Two experts stated their views during a debate on the role of physicians and AI in the diagnosis and management of glaucoma at the 16th Annual Congress on Controversies in Ophthalmology in Seville, Spain.
Professor M. Francesca Cordeiro, PhD, MD, MRCP, FRCOphth, stood on the side of physician expertise for glaucoma management, and Professor Marta Pazos, MD, PhD, took a stance for AI.
Dr Cordeiro is Chair of Ophthalmology at Imperial College London; UCL Professor of Glaucoma and Retinal Neurodegeneration Studies; Consultant Ophthalmologist and Research Lead, Western Eye Hospital; and Director of the Imperial College Ophthalmology Research Group, Imperial Clinical Trials Unit, London. Marta Pazos, MD, PhD, is a glaucoma consultant and head of the surgery section, Institut Clínic d’Oftalmologia Hospital Clínic Barcelona, research investigator at the Institut d’Investigacions Biomèdiques August Pi i Sunyer (IDIBAPS), and associate professor at the Universitat de Barcelona, Barcelona, Spain.

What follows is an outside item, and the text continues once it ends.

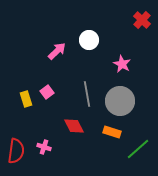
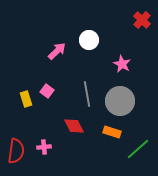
pink square: moved 1 px up; rotated 16 degrees counterclockwise
pink cross: rotated 24 degrees counterclockwise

Dr Cordeiro believes that the human element is lacking in AI.
To defend the human advantage, she expressed the importance of the holistic approach by which clinicians consider the overall patient health and lifestyle and their preferences. Physician management of glaucoma facilitates collaborative decision making by which they can engage patients in treatment discussion, thereby improving patient adherence. Finally, in the management of complex cases, clinicians excel in the explanation of atypical presentation and comorbidities.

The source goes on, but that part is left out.